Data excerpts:

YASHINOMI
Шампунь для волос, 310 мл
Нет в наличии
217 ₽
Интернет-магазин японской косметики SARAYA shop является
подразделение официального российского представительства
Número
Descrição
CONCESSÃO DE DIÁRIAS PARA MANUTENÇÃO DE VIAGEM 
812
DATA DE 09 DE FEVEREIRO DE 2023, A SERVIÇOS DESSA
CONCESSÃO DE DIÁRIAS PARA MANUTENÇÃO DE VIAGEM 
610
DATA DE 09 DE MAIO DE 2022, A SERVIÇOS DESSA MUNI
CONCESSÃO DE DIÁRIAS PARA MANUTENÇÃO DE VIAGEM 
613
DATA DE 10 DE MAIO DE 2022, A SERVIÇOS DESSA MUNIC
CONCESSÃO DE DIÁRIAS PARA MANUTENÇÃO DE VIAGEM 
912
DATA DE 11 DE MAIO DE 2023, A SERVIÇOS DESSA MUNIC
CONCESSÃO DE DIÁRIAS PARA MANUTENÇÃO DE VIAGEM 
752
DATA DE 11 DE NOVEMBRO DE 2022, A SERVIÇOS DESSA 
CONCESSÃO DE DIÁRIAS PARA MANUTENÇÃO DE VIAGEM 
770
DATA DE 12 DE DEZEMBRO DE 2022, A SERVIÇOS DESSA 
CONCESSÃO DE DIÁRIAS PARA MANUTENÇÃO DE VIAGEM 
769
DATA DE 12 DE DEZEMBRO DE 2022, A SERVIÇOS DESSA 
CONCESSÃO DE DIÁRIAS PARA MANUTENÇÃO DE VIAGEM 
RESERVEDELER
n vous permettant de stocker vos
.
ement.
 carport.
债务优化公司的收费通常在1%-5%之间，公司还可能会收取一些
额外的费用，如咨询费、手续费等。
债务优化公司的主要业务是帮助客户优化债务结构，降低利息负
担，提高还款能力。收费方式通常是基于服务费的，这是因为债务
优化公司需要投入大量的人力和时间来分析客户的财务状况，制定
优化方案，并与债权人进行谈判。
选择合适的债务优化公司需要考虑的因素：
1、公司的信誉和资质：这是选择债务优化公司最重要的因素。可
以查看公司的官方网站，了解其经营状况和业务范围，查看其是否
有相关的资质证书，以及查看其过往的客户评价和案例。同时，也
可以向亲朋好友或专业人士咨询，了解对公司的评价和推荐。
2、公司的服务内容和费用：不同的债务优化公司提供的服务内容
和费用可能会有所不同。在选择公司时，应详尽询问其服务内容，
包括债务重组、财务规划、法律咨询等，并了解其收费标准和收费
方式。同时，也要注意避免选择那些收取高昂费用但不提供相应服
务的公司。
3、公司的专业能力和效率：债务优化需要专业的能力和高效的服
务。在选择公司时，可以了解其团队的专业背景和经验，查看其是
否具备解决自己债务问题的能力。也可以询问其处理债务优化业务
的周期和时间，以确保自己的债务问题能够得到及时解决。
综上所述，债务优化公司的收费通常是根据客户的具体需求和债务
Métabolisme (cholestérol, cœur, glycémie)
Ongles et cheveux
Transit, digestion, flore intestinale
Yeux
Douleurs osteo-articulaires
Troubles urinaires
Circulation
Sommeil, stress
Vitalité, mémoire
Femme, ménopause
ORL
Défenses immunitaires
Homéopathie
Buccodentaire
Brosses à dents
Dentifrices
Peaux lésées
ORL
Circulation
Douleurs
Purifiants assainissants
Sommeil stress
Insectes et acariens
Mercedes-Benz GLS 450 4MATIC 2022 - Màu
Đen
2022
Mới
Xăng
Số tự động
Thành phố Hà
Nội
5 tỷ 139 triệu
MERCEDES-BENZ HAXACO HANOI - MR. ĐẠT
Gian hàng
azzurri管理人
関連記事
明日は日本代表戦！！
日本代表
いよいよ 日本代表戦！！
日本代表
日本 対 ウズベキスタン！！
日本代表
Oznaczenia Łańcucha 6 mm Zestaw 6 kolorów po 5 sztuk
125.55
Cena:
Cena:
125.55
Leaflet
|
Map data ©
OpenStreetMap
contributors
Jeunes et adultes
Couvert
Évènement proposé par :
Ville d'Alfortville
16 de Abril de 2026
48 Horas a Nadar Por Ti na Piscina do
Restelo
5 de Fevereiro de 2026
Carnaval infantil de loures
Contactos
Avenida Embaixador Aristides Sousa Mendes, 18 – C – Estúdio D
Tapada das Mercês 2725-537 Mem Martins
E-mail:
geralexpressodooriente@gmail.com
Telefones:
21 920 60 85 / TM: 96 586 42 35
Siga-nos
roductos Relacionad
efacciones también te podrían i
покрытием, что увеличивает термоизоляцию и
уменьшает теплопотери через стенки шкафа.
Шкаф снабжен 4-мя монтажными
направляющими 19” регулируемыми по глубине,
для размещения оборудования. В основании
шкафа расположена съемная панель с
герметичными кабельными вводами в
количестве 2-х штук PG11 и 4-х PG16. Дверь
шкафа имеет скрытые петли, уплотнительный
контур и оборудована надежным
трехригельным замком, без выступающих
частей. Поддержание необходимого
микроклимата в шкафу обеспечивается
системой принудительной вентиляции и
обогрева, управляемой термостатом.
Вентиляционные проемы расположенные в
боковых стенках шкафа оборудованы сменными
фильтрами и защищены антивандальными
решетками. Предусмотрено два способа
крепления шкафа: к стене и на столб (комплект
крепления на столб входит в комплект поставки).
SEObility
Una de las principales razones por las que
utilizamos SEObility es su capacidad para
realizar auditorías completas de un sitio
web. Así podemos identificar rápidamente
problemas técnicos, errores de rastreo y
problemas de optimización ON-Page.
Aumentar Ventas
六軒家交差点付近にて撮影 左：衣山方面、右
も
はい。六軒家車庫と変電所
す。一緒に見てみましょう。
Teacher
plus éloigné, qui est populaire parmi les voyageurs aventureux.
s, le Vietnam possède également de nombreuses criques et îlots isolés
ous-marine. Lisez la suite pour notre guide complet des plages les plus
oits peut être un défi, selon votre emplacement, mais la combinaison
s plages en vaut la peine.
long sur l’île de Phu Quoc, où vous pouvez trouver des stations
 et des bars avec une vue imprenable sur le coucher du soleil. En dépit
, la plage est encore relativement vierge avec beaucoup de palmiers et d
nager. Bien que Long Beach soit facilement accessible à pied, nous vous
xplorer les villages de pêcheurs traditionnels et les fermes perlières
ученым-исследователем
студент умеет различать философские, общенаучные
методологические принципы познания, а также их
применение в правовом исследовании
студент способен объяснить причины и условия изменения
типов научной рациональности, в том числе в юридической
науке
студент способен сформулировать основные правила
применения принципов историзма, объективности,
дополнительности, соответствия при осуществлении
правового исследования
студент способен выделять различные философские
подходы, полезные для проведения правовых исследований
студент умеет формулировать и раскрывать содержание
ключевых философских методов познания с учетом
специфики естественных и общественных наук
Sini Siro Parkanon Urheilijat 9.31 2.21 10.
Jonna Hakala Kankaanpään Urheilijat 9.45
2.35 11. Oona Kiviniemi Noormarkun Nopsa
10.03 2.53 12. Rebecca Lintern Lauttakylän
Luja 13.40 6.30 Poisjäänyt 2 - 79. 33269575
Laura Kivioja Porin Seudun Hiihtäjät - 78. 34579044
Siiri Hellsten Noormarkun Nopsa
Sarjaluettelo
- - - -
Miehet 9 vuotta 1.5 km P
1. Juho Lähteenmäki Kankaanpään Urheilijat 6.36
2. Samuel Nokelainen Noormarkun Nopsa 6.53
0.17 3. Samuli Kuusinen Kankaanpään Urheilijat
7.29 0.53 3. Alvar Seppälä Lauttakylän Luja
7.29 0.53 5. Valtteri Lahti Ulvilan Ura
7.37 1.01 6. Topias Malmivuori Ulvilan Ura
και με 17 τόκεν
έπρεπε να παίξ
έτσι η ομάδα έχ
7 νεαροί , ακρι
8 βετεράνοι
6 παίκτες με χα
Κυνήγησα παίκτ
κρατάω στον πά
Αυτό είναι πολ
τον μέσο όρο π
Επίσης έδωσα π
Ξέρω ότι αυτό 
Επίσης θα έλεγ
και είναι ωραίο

**Exercise requirements:** From the records above, give again exactly the lines running from the line with "микроклимата в шкафу обеспечивается" to the line with "студент умеет формулировать", inclusive.

**Written response:**
микроклимата в шкафу обеспечивается
системой принудительной вентиляции и
обогрева, управляемой термостатом.
Вентиляционные проемы расположенные в
боковых стенках шкафа оборудованы сменными
фильтрами и защищены антивандальными
решетками. Предусмотрено два способа
крепления шкафа: к стене и на столб (комплект
крепления на столб входит в комплект поставки).
SEObility
Una de las principales razones por las que
utilizamos SEObility es su capacidad para
realizar auditorías completas de un sitio
web. Así podemos identificar rápidamente
problemas técnicos, errores de rastreo y
problemas de optimización ON-Page.
Aumentar Ventas
六軒家交差点付近にて撮影 左：衣山方面、右
も
はい。六軒家車庫と変電所
す。一緒に見てみましょう。
Teacher
plus éloigné, qui est populaire parmi les voyageurs aventureux.
s, le Vietnam possède également de nombreuses criques et îlots isolés
ous-marine. Lisez la suite pour notre guide complet des plages les plus
oits peut être un défi, selon votre emplacement, mais la combinaison
s plages en vaut la peine.
long sur l’île de Phu Quoc, où vous pouvez trouver des stations
 et des bars avec une vue imprenable sur le coucher du soleil. En dépit
, la plage est encore relativement vierge avec beaucoup de palmiers et d
nager. Bien que Long Beach soit facilement accessible à pied, nous vous
xplorer les villages de pêcheurs traditionnels et les fermes perlières
ученым-исследователем
студент умеет различать философские, общенаучные
методологические принципы познания, а также их
применение в правовом исследовании
студент способен объяснить причины и условия изменения
типов научной рациональности, в том числе в юридической
науке
студент способен сформулировать основные правила
применения принципов историзма, объективности,
дополнительности, соответствия при осуществлении
правового исследования
студент способен выделять различные философские
подходы, полезные для проведения правовых исследований
студент умеет формулировать и раскрывать содержание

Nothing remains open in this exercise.